本发明涉及计算机处理领域,特别是涉及一种相关变量识别方法、装置、终端及存储介质。
在数据建模过程中,当变量彼此高度相关时,即相关系数的绝对值很大时,变量会表现出很强的共线性,这时会造成模型失真。所以在建模过程中,一定会处理变量的相关性,传统的处理相关性只能将两个变量相关的数据显示,而三个以上的相关变量则需要人工识别,由于处理的数据往往比较多,通过人工识别无疑会耗时耗力,从而降低了数据建模的速度。
发明内容
根据本申请的各种实施例,提供一种相关变量识别方法、装置、终端及存储介质。
一种相关变量识别方法,包括:
获取待处理的相关系数表,所述相关系数表中记载了多个变量彼此之间的相关系数;
查找所述相关系数表中相关系数的绝对值大于预设阈值的相关系数,将所述绝对值大于预设阈值的相关系数作为目标相关系数,并将所述目标相关
系数进行标记;
根据所述目标相关系数将相关的多个变量进行聚类归为同一组,并为该组分配一个唯一的组号;
根据分组的组号调整所述相关系数表中变量的排列顺序,将具有同一组号的多个变量调整为相邻的变量;及
将调整后的相关系数表中的具有标记的所述目标相关系数进行突出显示。
一种相关变量识别装置,包括:
获取模块,用于获取待处理的相关系数表,所述相关系数表中记载了多个变量彼此之间的相关系数;
查找模块,用于查找所述相关系数表中相关系数的绝对值大于预设阈值的相关系数,将所述绝对值大于预设阈值的相关系数作为目标相关系数,并将所述目标相关系数进行标记;
聚类模块,用于根据所述目标相关系数将相关的多个变量进行聚类归为同一组,并为该组分配一个唯一的组号;
调整模块,用于根据分组的组号调整所述相关系数表中变量的排列顺序,将具有同一组号的多个变量调整为相邻的变量;及
显示模块,用于将调整后的相关系数表中的具有标记的所述目标相关系数进行突出显示。
一种终端,包括存储器和处理器,所述存储器中存储有计算机可读指令,所述计算机可读指令被所述处理器执行时,使得所述处理器执行以下步骤:
获取待处理的相关系数表,所述相关系数表中记载了多个变量彼此之间的相关系数;
查找所述相关系数表中相关系数的绝对值大于预设阈值的相关系数,将所述绝对值大于预设阈值的相关系数作为目标相关系数,并将所述目标相关系数进行标记;
根据所述目标相关系数将相关的多个变量进行聚类归为同一组,并为该
组分配一个唯一的组号;
根据分组的组号调整所述相关系数表中变量的排列顺序,将具有同一组号的多个变量调整为相邻的变量;及
将调整后的相关系数表中的具有标记的所述目标相关系数进行突出显示。
一个或多个存储有计算机可读指令的非易失性可读存储介质,所述计算机可读指令被一个或多个处理器执行时,使得所述一个或多个处理器执行以下步骤:
获取待处理的相关系数表,所述相关系数表中记载了多个变量彼此之间的相关系数;
查找所述相关系数表中相关系数的绝对值大于预设阈值的相关系数,将所述绝对值大于预设阈值的相关系数作为目标相关系数,并将所述目标相关系数进行标记;
根据所述目标相关系数将相关的多个变量进行聚类归为同一组,并为该组分配一个唯一的组号;
根据分组的组号调整所述相关系数表中变量的排列顺序,将具有同一组号的多个变量调整为相邻的变量;及
将调整后的相关系数表中的具有标记的所述目标相关系数进行突出显示。
本发明的一个或多个实施例的细节在下面的附图和描述中提出。本发明的其它特征、目的和优点将从说明书、附图以及权利要求书变得明显。
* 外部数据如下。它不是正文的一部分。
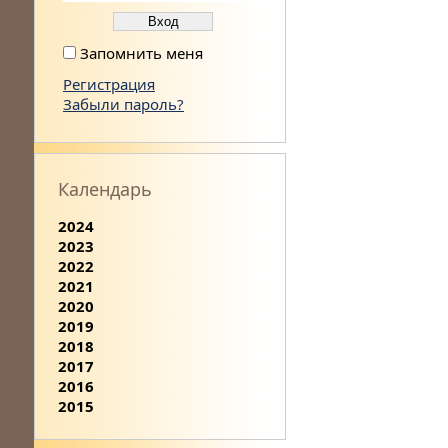
Запомнить меня
Регистрация
Забыли пароль?
Календарь
2024
2023
2022
2021
2020
2019
2018
2017
2016
2015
为了更清楚地说明本发明实施例或现有技术中的技术方案,下面将对实施例或现有技术描述中所需要使用的附图作简单地介绍,显而易见地,下面描述中的附图仅仅是本发明的一些实施例,对于本领域普通技术人员来讲,在不付出创造性劳动的前提下,还可以根据这些附图获得其他的附图。
图1为一个实施例中终端的内部结构框图;
图2为一个实施例中相关变量识别方法流程图;
图3A为传统方法的部分识别结果的示意图;
图3B为一个实施例中部分识别结果的示意图;
图4为一个实施例中根据目标相关系数将相关的多个变量聚类为同一组的方法流程图;
图5为一个实施例中若目标变量未被分组则为该目标变量分配组号的方法流程图;
图6为另一个实施例中相关变量识别方法流程图;
图7为一个实施例中相关变量识别装置的结构框图;
图8为一个实施例中聚类模块的结构框图;
图9为另一个实施例中相关变量识别装置的结构框图。
为了使本发明的目的、技术方案及优点更加清楚明白,以下结合附图及实施例,对本发明进行进一步详细说明。应当理解,此处所描述的具体实施例仅仅用以解释本发明,并不用于限定本发明。
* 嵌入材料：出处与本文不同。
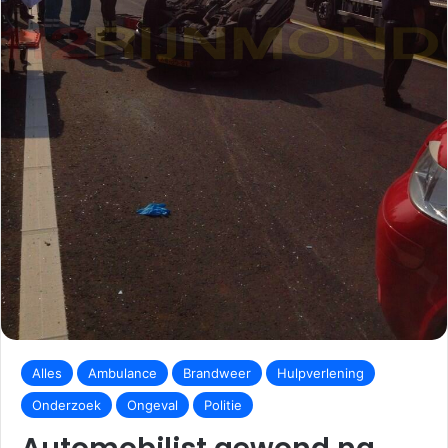
Alles
Ambulance
Brandweer
Hulpverlening
Onderzoek
Ongeval
Politie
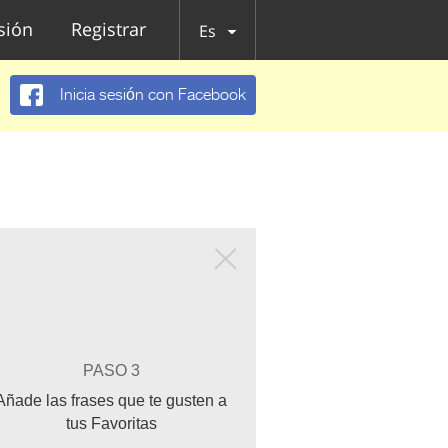
esión
Registrar
Es
Inicia sesión con Facebook
PASO 3
Añade las frases que te gusten a
tus Favoritas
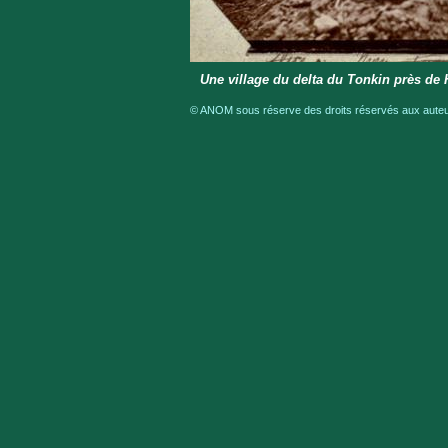
Une village du delta du Tonkin près de
© ANOM sous réserve des droits réservés aux auteur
如图1所示,在一个实施例中,终端102的内部结构如图1所示,包括通过系统总线连接的处理器、内存储器、非易失性存储介质、网络接口、显示屏和输入装置。其中,终端102的非易失性存储介质存储有操作系统和计算机可读指令,该计算机可读指令可被处理器执行以实现适用于终端102的一种相关变量识别方法。该处理器用于提供计算和控制能力,支撑整个终端的运行。终端中的内存储器为非易失性存储介质中的操作系统和计算机可读指令的运行提供环境。网络接口用于连接到网络进行通信。终端102的显示屏可以是液晶显示屏或者电子墨水显示屏等,输入装置可以是显示屏上覆盖的触摸层,也可以是电子设备外壳上设置的按键、轨迹球或触控板,也可以是外接的键盘、触控板或鼠标等。该终端可以是平板电脑、笔记本电脑、台
式计算机等。本领域技术人员可以理解,图1中示出的结构,仅仅是与本申请方案相关的部分结构的框图,并不构成对本申请方案所应用于其上的终端的限定,具体的终端可以包括比图中所示更多或更少的部件,或者组合某些部件,或者具有不同的部件布置。
如图2所示,在一个实施例中,提出了一种相关变量识别方法,该方法可应用于如图1所示的终端中,其包括以下步骤:
步骤202,获取待处理的相关系数表,相关系数表中记载了多个变量彼此之间的相关系数。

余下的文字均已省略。